On Wed Mar 28 04:54:47 EDT 2007, [EMAIL PROTECTED] wrote:
> hello
> 
> i'm still trying to get this notebook work. (ibm z60t)
> 
> Any ideas why the 9pcf kernel provided with the install cdrom is able
> to boot the system while a local compiled version (with the sources
> from the cdrom and the configuration untouched) hangs after the memory
> line is printed (1015M memory: 256 kernel data, 758 user, 1383 swap) ?

/386/9pc* are not regenerated each time a change is made to
the kernel sources.  with the date of 9pc from the cd in hand
and sources, you should be able to work out what changed.

one possibility is that it's an interrupt coming when a device
is partially configured and the old kernel also had the bug,
but it was hidden.  sdata.c is somewhat notorious for this.

> i added to pci.c the id 8086/2641 of the intel southbridge ich6 mobile
>  (with the original kernels, the one that boots, and the one that
> doesn't boot, both, prints the line about not finding southbridge).
> And added too the sdata disk id to the dma switch as commented on a
> recent thread.
> 
> The modified kernel also does not boot and hangs in the same point.

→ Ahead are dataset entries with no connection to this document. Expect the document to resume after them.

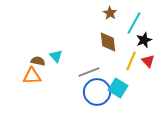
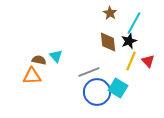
black star: moved 15 px left, 1 px down
brown semicircle: moved 1 px right, 1 px up
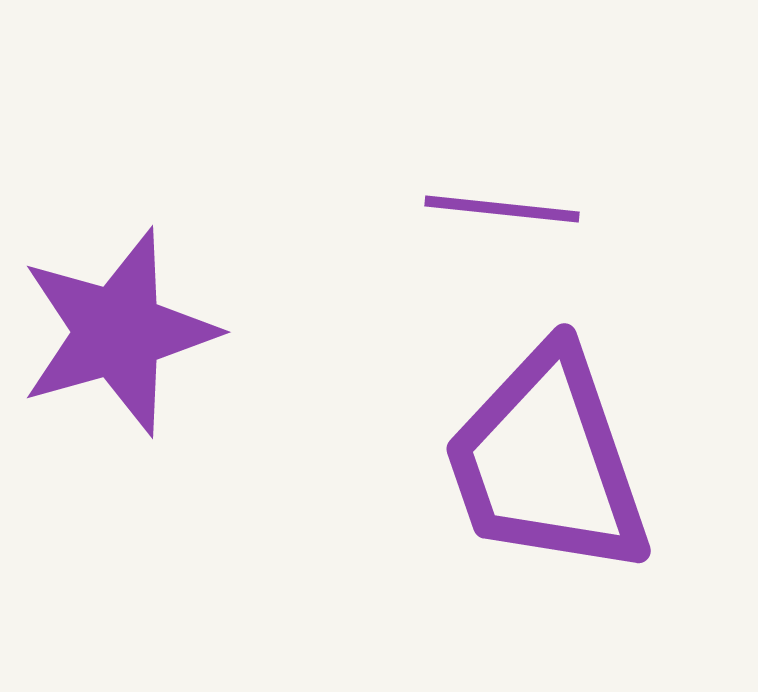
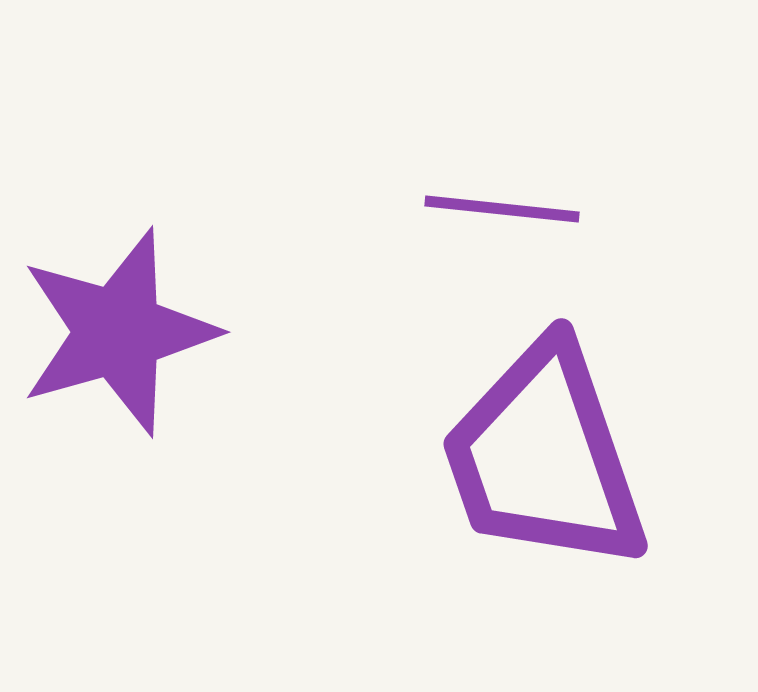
purple trapezoid: moved 3 px left, 5 px up
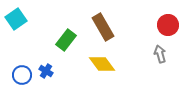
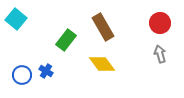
cyan square: rotated 15 degrees counterclockwise
red circle: moved 8 px left, 2 px up
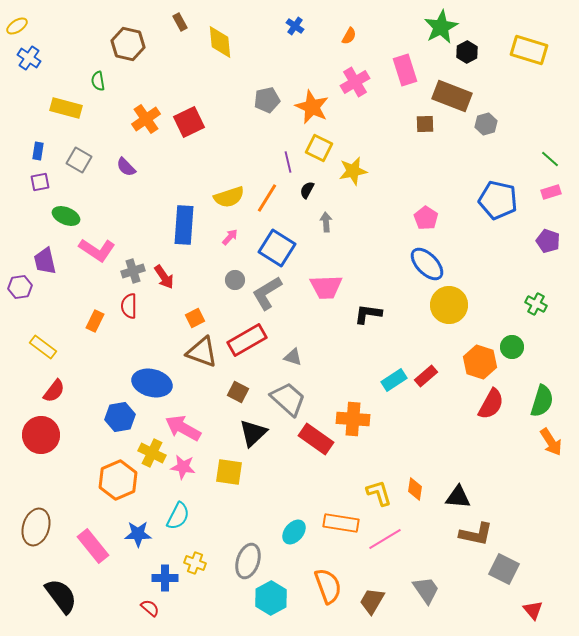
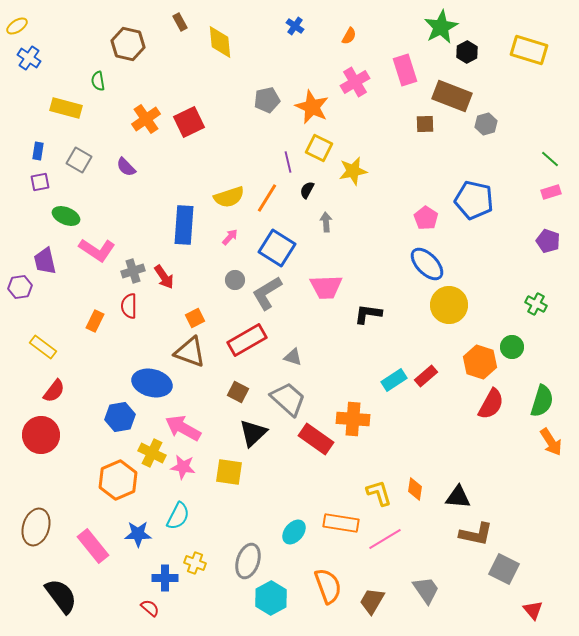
blue pentagon at (498, 200): moved 24 px left
brown triangle at (202, 352): moved 12 px left
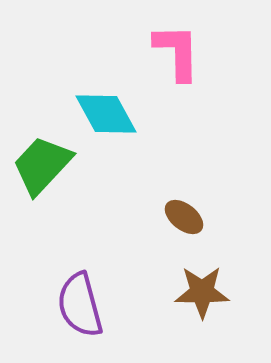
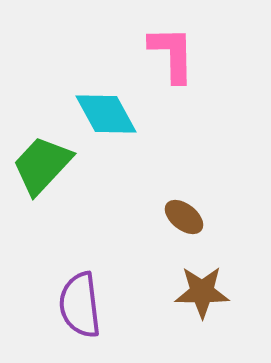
pink L-shape: moved 5 px left, 2 px down
purple semicircle: rotated 8 degrees clockwise
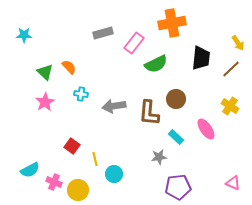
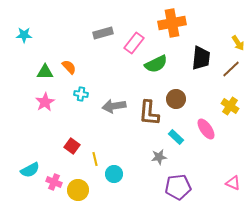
green triangle: rotated 42 degrees counterclockwise
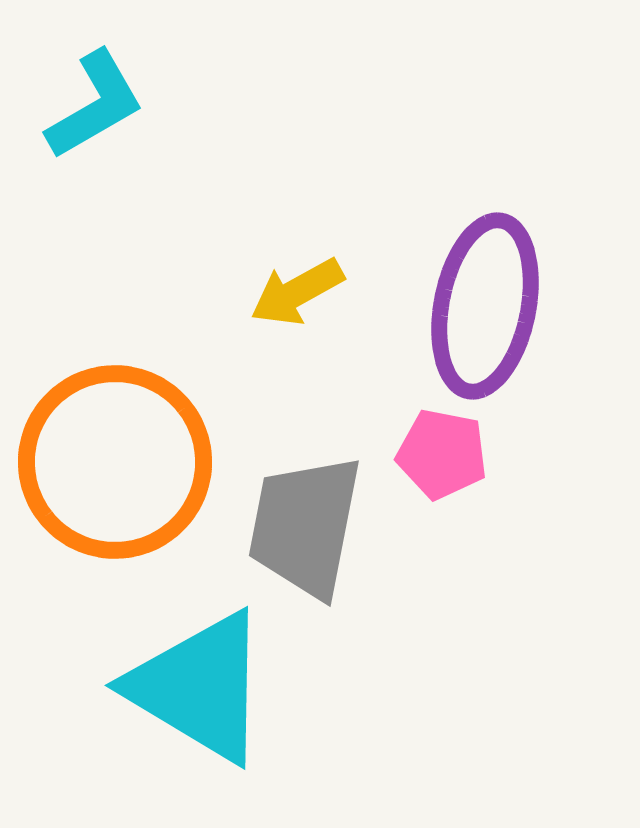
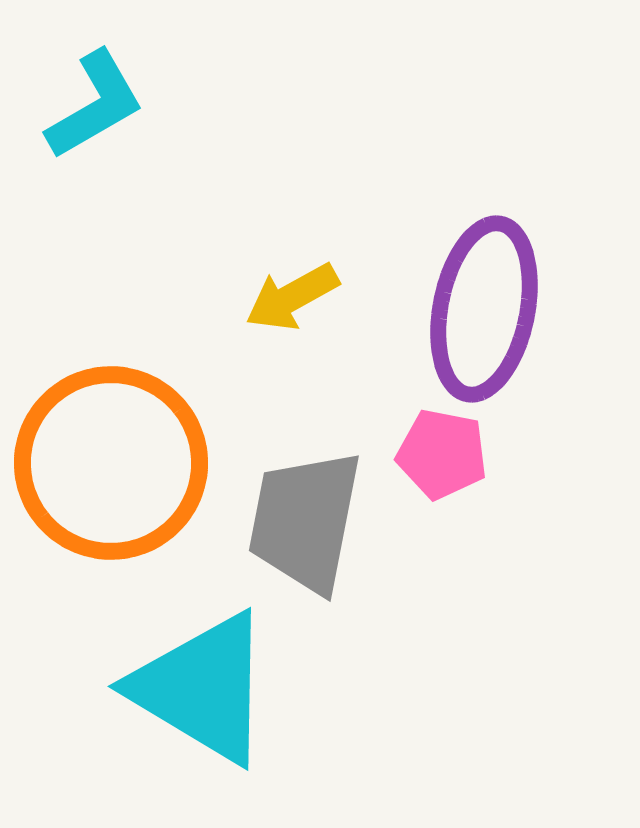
yellow arrow: moved 5 px left, 5 px down
purple ellipse: moved 1 px left, 3 px down
orange circle: moved 4 px left, 1 px down
gray trapezoid: moved 5 px up
cyan triangle: moved 3 px right, 1 px down
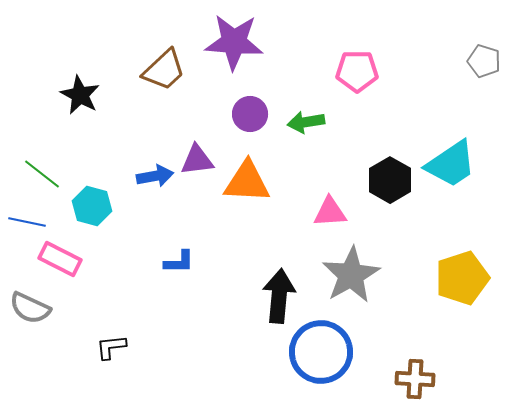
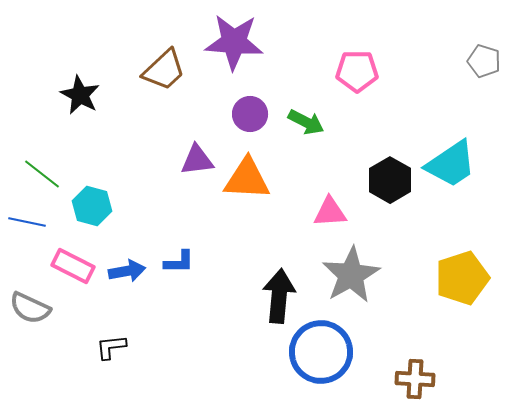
green arrow: rotated 144 degrees counterclockwise
blue arrow: moved 28 px left, 95 px down
orange triangle: moved 3 px up
pink rectangle: moved 13 px right, 7 px down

i think you'll have better luck first isolating exactly the 
function/functions and line numbers where you're stuck.  are you
sure you're getting ata interrupts?

the standard kernel prints are a very inexact way of determining 
what has happeend and what hasn't.  sometimes the best
way is to do a binary search with print statements.
 
> i added debug codes in sdata.c but i've to much output to see
> anything, i saw the last command returns a timeout (i suppose was a
> probe command and is not an error).

unfortunately, i don't know of a usb console.

> this notebook has no serial and no network (broadcom 57x, rtl8139
> card), should i give up?

heck, no.  you're doing the right things and it seems like you are
making quite a bit of progress.  

since you can boot from the cd, you have a lot of options.  you
could try rebuilding from sources history on the day the kernel
on the cd was built and adding newer bits until it breaks.
(kernel work is so unglamorous.)  also, if you have a fileserver, 
you can try compiling a kernel without sd in the configuration.